BEGIN Data for processing

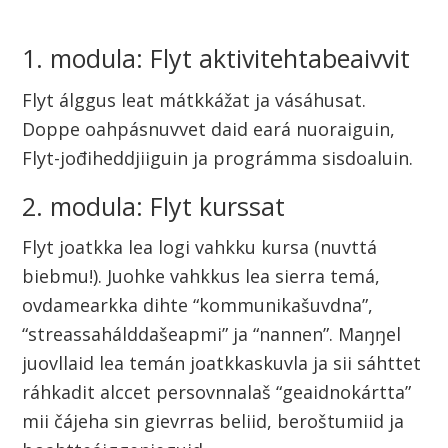
1. modula: Flyt aktivitehtabeaivvit
Flyt álggus leat mátkkážat ja vásáhusat.
Doppe oahpásnuvvet daid eará nuoraiguin,
Flyt-jođiheddjiiguin ja prográmma sisdoaluin.
2. modula: Flyt kurssat
Flyt joatkka lea logi vahkku kursa (nuvttá
biebmu!). Juohke vahkkus lea sierra temá,
ovdamearkka dihte “kommunikašuvdna”,
“streassahálddašeapmi” ja “nannen”. Maŋŋel
juovllaid lea temán joatkkaskuvla ja sii sáhttet
ráhkadit alccet persovnnalaš “geaidnokártta”
mii čájeha sin gievrras beliid, beroštumiid ja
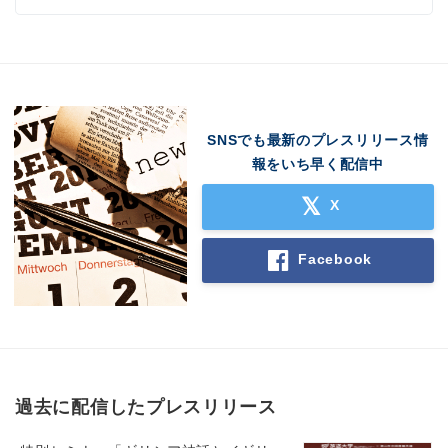
SNSでも最新のプレスリリース情
報をいち早く配信中
X
Facebook
過去に配信したプレスリリース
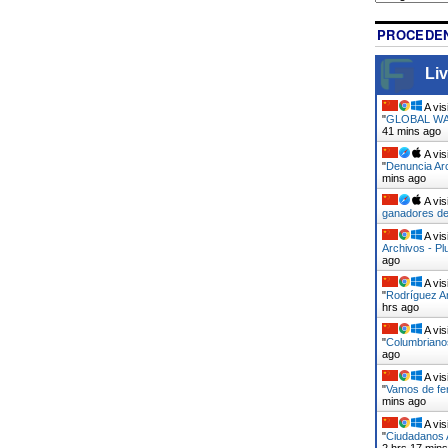
PROCEDEN
Liv
A vis
"
GLOBAL WAR
41 mins ago
A vis
"
Denuncia Arc
mins ago
A vis
ganadores de
A vis
Archivos - Pl
ago
A vis
"
Rodríguez Ar
hrs ago
A vis
"
Columbrianos
ago
A vis
"
Vamos de fer
mins ago
A vis
"
Ciudadanos A
2 hrs 17 min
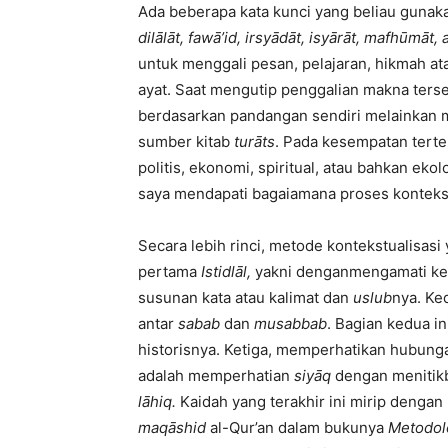
Ada beberapa kata kunci yang beliau guna
dilālāt, fawā’id, irsyādāt, isyārāt, mafhūmā
untuk menggali pesan, pelajaran, hikmah at
ayat. Saat mengutip penggalian makna ter
berdasarkan pandangan sendiri melainkan 
sumber kitab
turāts
. Pada kesempatan tert
politis, ekonomi, spiritual, atau bahkan ekol
saya mendapati bagaiamana proses kontekst
Secara lebih rinci, metode kontekstualisas
pertama
Istidlāl,
yakni denganmengamati ke
susunan kata atau kalimat dan
uslub
nya. Ke
antar
sabab
dan
musabbab
. Bagian kedua i
historisnya. Ketiga, memperhatikan hubung
adalah memperhatian
siyāq
dengan menitik
lāhiq.
Kaidah yang terakhir ini mirip denga
maqāshid
al-Qur’an dalam bukunya
Metodolo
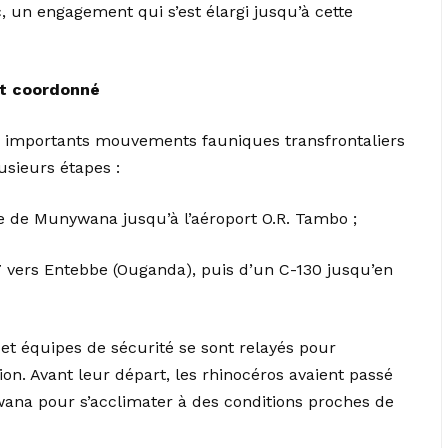
, un engagement qui s’est élargi jusqu’à cette
nt coordonné
s importants mouvements fauniques transfrontaliers
usieurs étapes :
ne de Munywana jusqu’à l’aéroport O.R. Tambo ;
7 vers Entebbe (Ouganda), puis d’un C-130 jusqu’en
s et équipes de sécurité se sont relayés pour
on. Avant leur départ, les rhinocéros avaient passé
ana pour s’acclimater à des conditions proches de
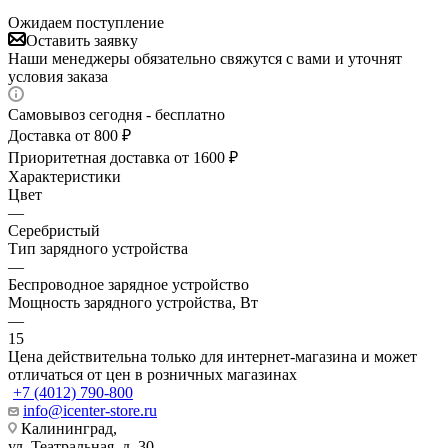
Ожидаем поступление
Оставить заявку
Наши менеджеры обязательно свяжутся с вами и уточнят
условия заказа
Самовывоз сегодня - бесплатно
Доставка от 800 ₽
Приоритетная доставка от 1600 ₽
Характеристики
Цвет
—
Серебристый
Тип зарядного устройства
—
Беспроводное зарядное устройство
Мощность зарядного устройства, Вт
—
15
Цена действительна только для интернет-магазина и может
отличаться от цен в розничных магазинах
+7 (4012) 790-800
info@icenter-store.ru
Калининград,
ул. Театральная, д. 30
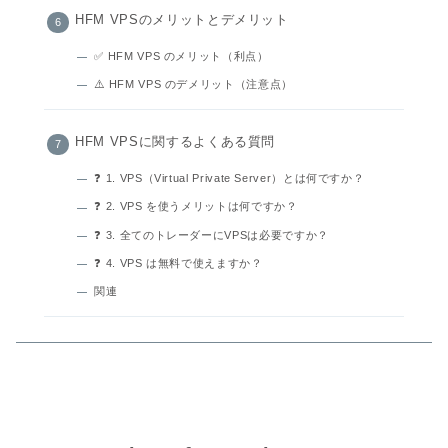
HFM VPSのメリットとデメリット
✅ HFM VPS のメリット（利点）
⚠️ HFM VPS のデメリット（注意点）
HFM VPSに関するよくある質問
❓ 1. VPS（Virtual Private Server）とは何ですか？
❓ 2. VPS を使うメリットは何ですか？
❓ 3. 全てのトレーダーにVPSは必要ですか？
❓ 4. VPS は無料で使えますか？
関連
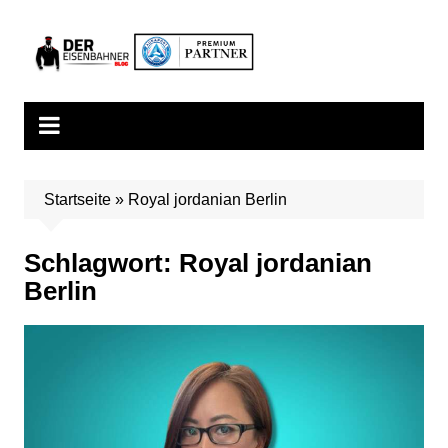
Zum
Inhalt
springen
Startseite
»
Royal jordanian Berlin
Schlagwort:
Royal jordanian
Berlin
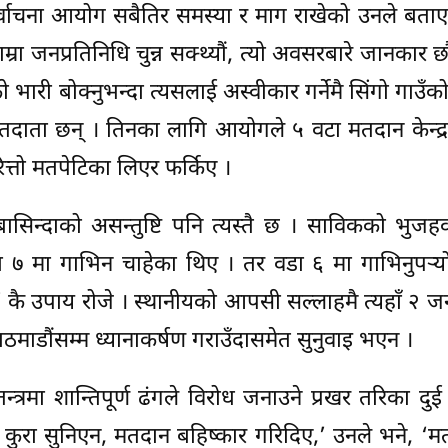
्वाचना आयोग सबैतिर समस्या र माग राखेको उनले बताए
म्रा जनप्रतिनिधि चुन्न सक्थ्यौं, त्यो अवसरबारे जानकार छ
भारी बोक्नुभन्दा त्यसलाई अस्वीकार गर्नेमै सिंगो गाउँ
तदाता छन् । तिनका लागि आयोगले ५ वटा मतदान केन्द्
त्तो मतपेटिका लिएर फर्किए ।
िन्दाको असन्तुष्टि पनि त्यस्तै छ । साविकको भुजह
 ७ मा गाभिन चाहेका थिए । तर वडा ६ मा गाभिनुपर्‍य
ै उपाय रोजे । स्थानीयको आपसी सल्लाहमै त्यहाँ २ जनाल
ठमाडौंसम्म ध्यानाकर्षण गराउँदासमेत सुनुवाइ भएन ।
त्रमा शान्तिपूर्ण ढंगले विरोध जनाउने प्रखर तरिका दुई
ुरा सुनिएन, मतदान बहिष्कार गरिदिए,’ उनले भने, ‘मत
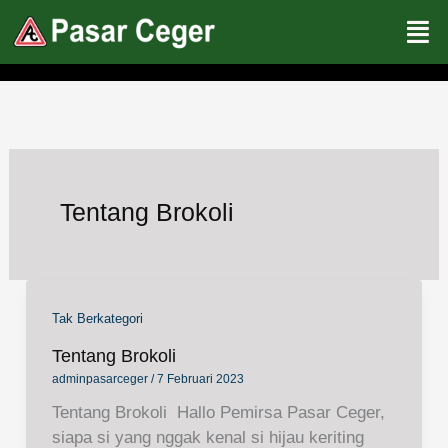
Lewati
ke
konten
Tentang Brokoli
Tak Berkategori
Tentang Brokoli
adminpasarceger
/
7 Februari 2023
Tentang Brokoli Hallo Pemirsa Pasar Ceger,
siapa si yang nggak kenal si hijau keriting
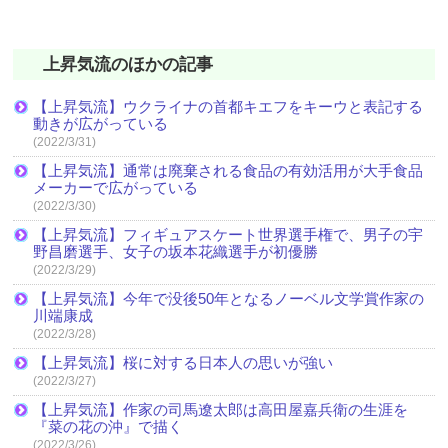
上昇気流のほかの記事
【上昇気流】ウクライナの首都キエフをキーウと表記する
動きが広がっている
(2022/3/31)
【上昇気流】通常は廃棄される食品の有効活用が大手食品
メーカーで広がっている
(2022/3/30)
【上昇気流】フィギュアスケート世界選手権で、男子の宇
野昌磨選手、女子の坂本花織選手が初優勝
(2022/3/29)
【上昇気流】今年で没後50年となるノーベル文学賞作家の
川端康成
(2022/3/28)
【上昇気流】桜に対する日本人の思いが強い
(2022/3/27)
【上昇気流】作家の司馬遼太郎は高田屋嘉兵衛の生涯を
『菜の花の沖』で描く
(2022/3/26)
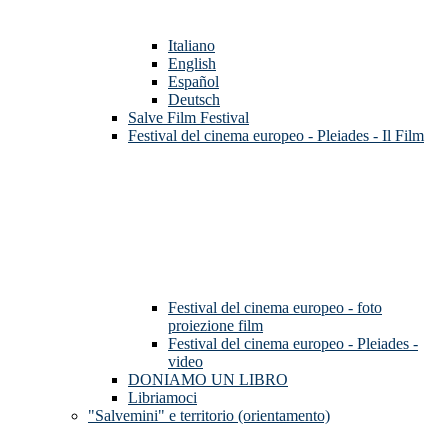
Italiano
English
Español
Deutsch
Salve Film Festival
Festival del cinema europeo - Pleiades - Il Film
Festival del cinema europeo - foto
proiezione film
Festival del cinema europeo - Pleiades -
video
DONIAMO UN LIBRO
Libriamoci
"Salvemini" e territorio (orientamento)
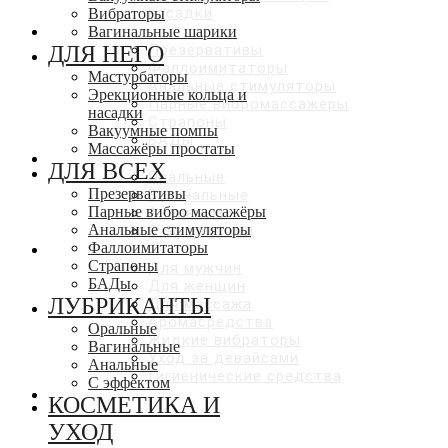
насадки
Вибраторы
ДЛЯ ВСЕХ
Вагинальные шарики
ДЛЯ НЕГО
Презервативы
Фаллоимитаторы
Мастурбаторы
Анальные стимуляторы
Эрекционные кольца и
Парные вибромассажеры
насадки
Страпоны
Вакуумные помпы
БАДы
Массажёры простаты
ЛУБРИКАНТЫ
ДЛЯ ВСЕХ
Оральные
Презервативы
Вагинальные
Парные вибро массажёры
Анальные
Анальные стимуляторы
С эффектами
Фаллоимитаторы
КОСМЕТИКА И УХОД
Страпоны
Для мужчин
БАДы
Для женщин
ЛУБРИКАНТЫ
Для массажа
Аромасредства
Оральные
Жидкие вибраторы
Вагинальные
Уход за девайсами
Анальные
Гигиенические средства
С эффектом
СКИДКИ ДО 50%
КОСМЕТИКА И
УХОД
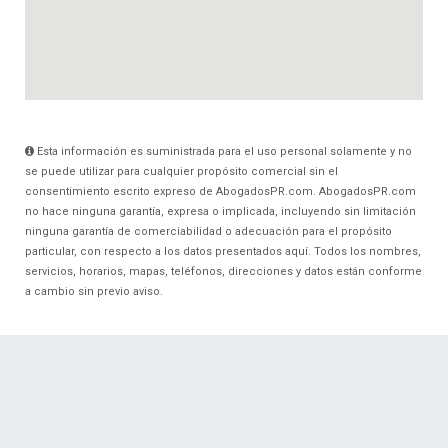
Esta información es suministrada para el uso personal solamente y no
se puede utilizar para cualquier propósito comercial sin el
consentimiento escrito expreso de AbogadosPR.com. AbogadosPR.com
no hace ninguna garantía, expresa o implicada, incluyendo sin limitación
ninguna garantía de comerciabilidad o adecuación para el propósito
particular, con respecto a los datos presentados aquí. Todos los nombres,
servicios, horarios, mapas, teléfonos, direcciones y datos están conforme
a cambio sin previo aviso.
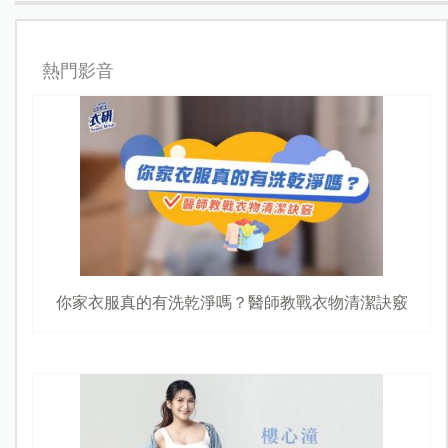
熱門影音
你家衣服真的有洗乾淨嗎？醫師教戰衣物清潔訣竅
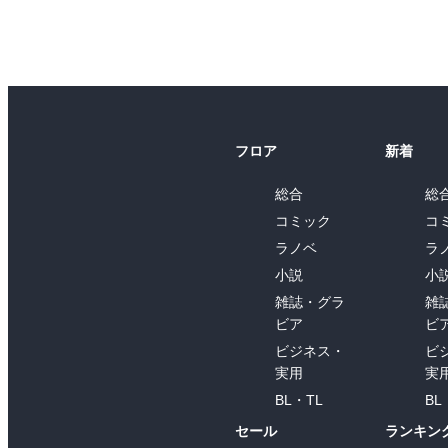
フロア
新着
総合
総
コミック
コ
ラノベ
ラ
小説
小
雑誌・グラ
雑
ビア
ビ
ビジネス・
ビ
実用
実
BL・TL
BL
セール
ランキン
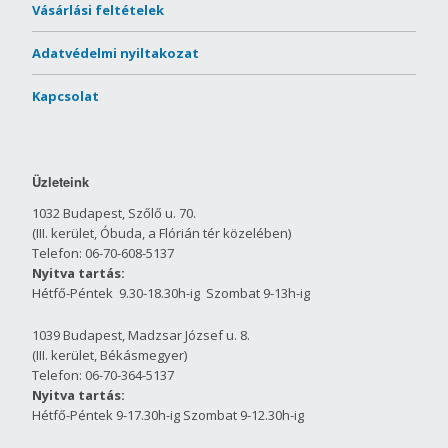
Vásárlási feltételek
Adatvédelmi nyiltakozat
Kapcsolat
Üzleteink
1032 Budapest, Szőlő u. 70.
(III. kerület, Óbuda, a Flórián tér közelében)
Telefon: 06-70-608-5137
Nyitva tartás:
Hétfő-Péntek 9.30-18.30h-ig Szombat 9-13h-ig
1039 Budapest, Madzsar József u. 8.
(III. kerület, Békásmegyer)
Telefon: 06-70-364-5137
Nyitva tartás:
Hétfő-Péntek 9-17.30h-ig Szombat 9-12.30h-ig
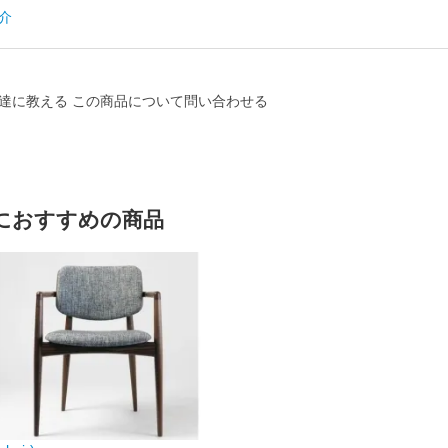
介
達に教える
この商品について問い合わせる
におすすめの商品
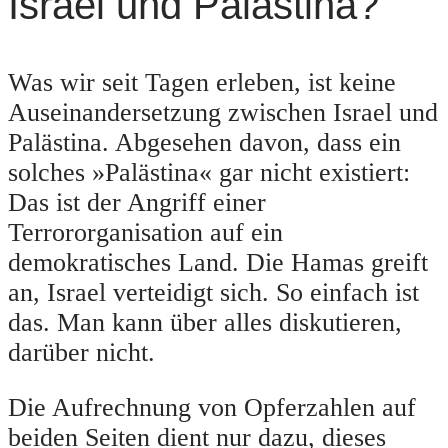
Israel und Palästina?
Was wir seit Tagen erleben, ist keine
Auseinandersetzung zwischen Israel und
Palästina. Abgesehen davon, dass ein
solches »Palästina« gar nicht existiert:
Das ist der Angriff einer
Terrororganisation auf ein
demokratisches Land. Die Hamas greift
an, Israel verteidigt sich. So einfach ist
das. Man kann über alles diskutieren,
darüber nicht.
Die Aufrechnung von Opferzahlen auf
beiden Seiten dient nur dazu, dieses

END Data for processing

- **What is being asked**:
Search the records for lines holding the word "para", then copy each line you find.

- **Task solution**:
Esta información es suministrada para el uso personal solamente y no
se puede utilizar para cualquier propósito comercial sin el
ninguna garantía de comerciabilidad o adecuación para el propósito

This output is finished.